The carbon fiber chopped strands and the thermoplastic resin are usually fed to the extruder by either one of the two method below:
(1) Dry blending the carbon fiber chopped strands and the thermoplastic resin, and then feeding the mixture to an extruder (a dry blending method); and
(2) First feeding the thermoplastic resin to an extruder, and then feeding the carbon fiber chopped strands into the molten thermoplastic resin (a sidefeeding method).
As is widely known, the characteristics of the CFRTP depend on the fiber length of the carbon fiber. CFRTP prepared by the use of milled fiber of an extremely short fiber length has inferior characteristics in comparison with one prepared by using of carbon fiber chopped strands because of the short length of the milled fiber. Accordingly, carbon fiber chopped strands are generally used for this purpose.

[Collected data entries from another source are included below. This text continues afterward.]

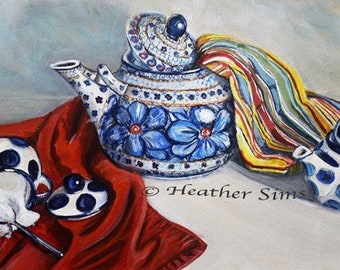 The width and height of the screenshot is (340, 270). In order to click on art work in this screenshot , I will do `click(177, 142)`. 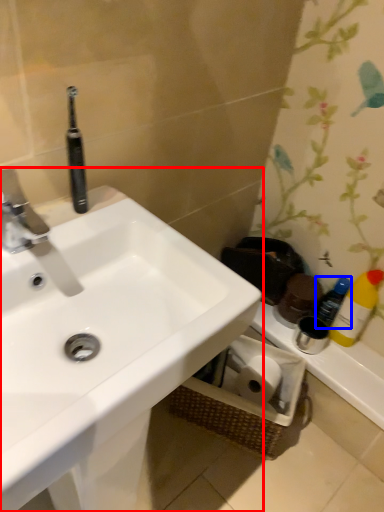 Question: Among these objects, which one is nearest to the camera, sink (highlighted by a red box) or bottle (highlighted by a blue box)?

Choices:
 (A) sink
 (B) bottle

Answer: (A) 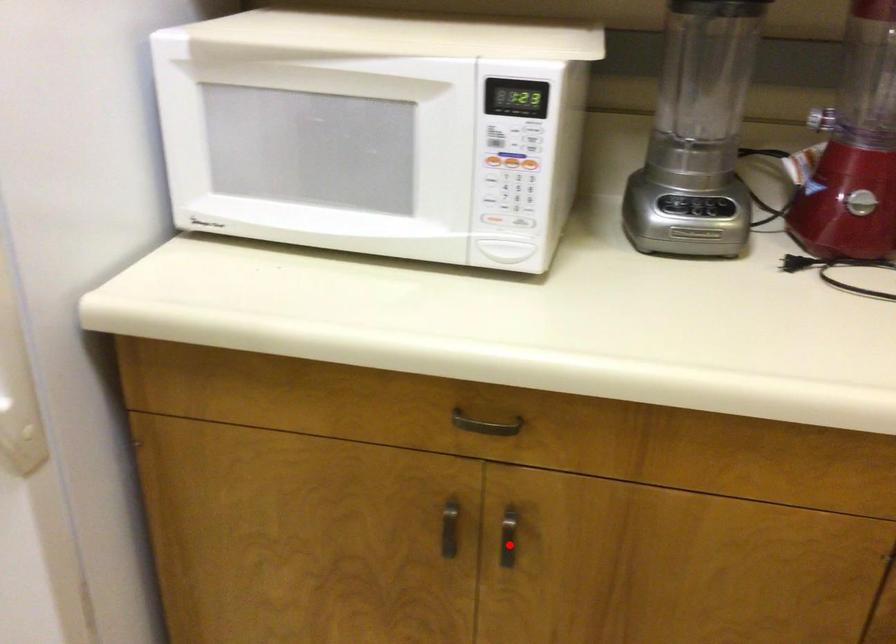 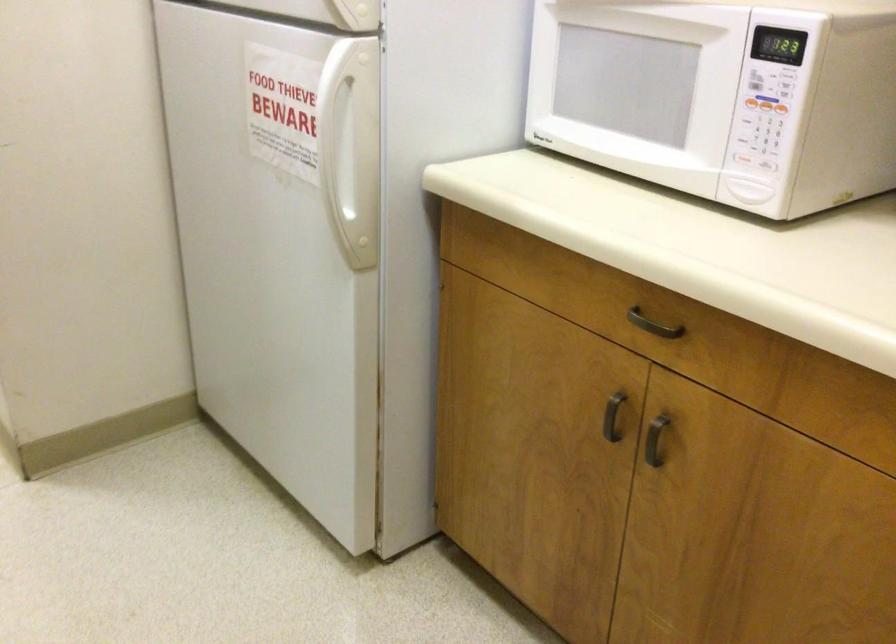 Where in the second image is the point corresponding to the highlighted location from the first image?

(655, 440) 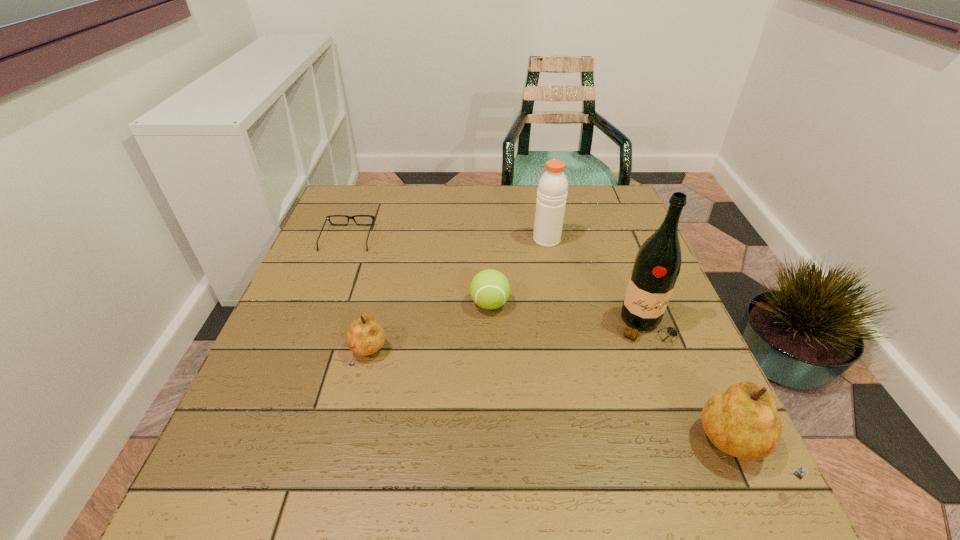 Locate an element on the screen. object that is the second closest to the wine bottle is located at coordinates (552, 189).

What are the coordinates of `object identified as the fifth closest to the tennis ball` in the screenshot? It's located at [x=742, y=421].

At what (x,y) coordinates should I click in order to perform the action: click on free location that satisfies the following two spatial constraints: 1. on the front side of the third object from left to right; 2. on the right side of the third tallest object. Please return your answer as a coordinate pair (x, y). The height and width of the screenshot is (540, 960). Looking at the image, I should click on (493, 450).

You are a GUI agent. You are given a task and a screenshot of the screen. Output one action in this format:
    pyautogui.click(x=<x>, y=<y>)
    Task: Click on the vacant region that satisfies the following two spatial constraints: 1. on the surface of the nearest object; 2. on the left side of the wine bottle
    
    Given the screenshot: What is the action you would take?
    pyautogui.click(x=692, y=450)

This screenshot has height=540, width=960. Find the location of `free space that satisfies the following two spatial constraints: 1. on the surface of the tallest object; 2. on the right side of the taller pear`. free space that satisfies the following two spatial constraints: 1. on the surface of the tallest object; 2. on the right side of the taller pear is located at coordinates (692, 450).

Identify the location of vacant area that satisfies the following two spatial constraints: 1. on the back side of the shaker; 2. on the left side of the tennis ball. The image size is (960, 540). (489, 240). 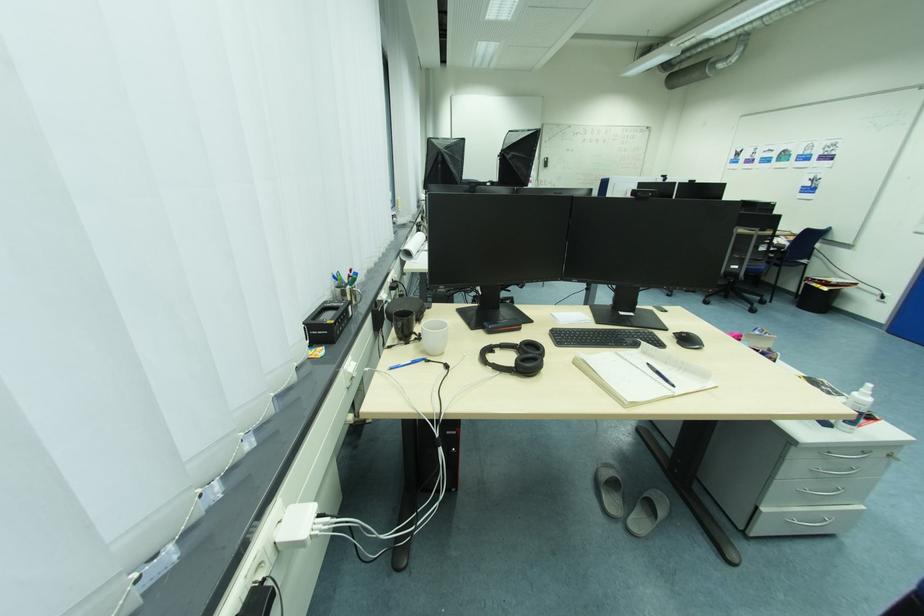 Find the location of a particular element. metal pen holder is located at coordinates [351, 300].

If the bundling (or the bulk density) of the carbon fiber chopped strands is insufficient, the strands cannot be fed in a stable manner to an extruder.
In the dry blending method, insufficient bundling of the carbon fiber chopped strands is liable to cause spreading of the bundle into a fiber ball like state before the compounding due to the friction with the resin and other materials, which causes the fiber to float up in the hopper of the extruder or the injection molding machine and prevents quantitative feed of the fiber. As a result, steady production of an uniform resin composition is hardly achieved, and production efficiency is lowered.
In the side feed method, insufficient bundling of the carbon fiber chopped strands also hinders the quantitative feed thereof, and in some cases it may make feed of the carbon fiber chopped strands impossible.
From these fact, one can see that the carbon fiber chopped strands are required to be well bundled.
To meet the above requirement, carbon fiber is covered (or sized) with a synthetic resin which is the same as or different from the matrix resin used in the composite.
While a large amount of sizing agent is preferably added to carbon fiber chopped strands to improve the degree of the bundling, a large amount of sizing agent lowers the dispersibility of the carbon fibers at melt blending or compounding with a thermoplastic resin, preventing the separation of the carbon fibers into single filaments and keeping the bundled state of the fibers in a molded article. Thus, the poorly dispersed bundle leads to stress concentration which lowers mechanical properties (in particular, the mechanical strength). This phenomena is remarkable in polyamides, especially nylon 66, which have a low melt viscosity.
In order to improve the bundling property of the carbon fibers, crosslinking of a sizing agent has been proposed (see, for example, JP-A-63-35308 (the term "JP-A" as used herein means an "unexamined published Japanese patent application")). In this method, the degree of crosslinking has to be controlled in order to improve the bundling property and disperse the carbon fibers into single filaments at melt blending or compounding with a thermoplastic resin, and the production process conditions have to be strictly controlled. Thus, this process is not suitable for commercial production.
For improving the dispersibility in the resin of the carbon fiber chopped strands having a high bundling property, an increase in the blending efficiency of an extruder can be attempted by changing the screw design or other means, but this gives rise to breakage of the carbon fibers which adversely affects the improvement in various characteristics of CFRTP.
An excessive amount of sizing agent (having a decomposition point lower than the molding temperature) in the carbon fiber chopped strand results in the disadvantage that the sizing agent may be thermally decomposed to evolve gas in the case of that the chopped strand is employed with a heat resistant thermoplastic resin at a high processing temperature. This leads to a poor external appearance, lowered weld strength and other disadvantages in the molded articles produced. On the other hand, although dispersibility can be improved by decreasing the amount of sizing agent, the bundling property of the carbon fiber chopped strands cannot easily be improved in such case.
As described above, an improvement in the bundling property (or improvement in processability) is inconsistent with an improvement in dispersibility, and both improvements cannot easily be achieved simultaneously.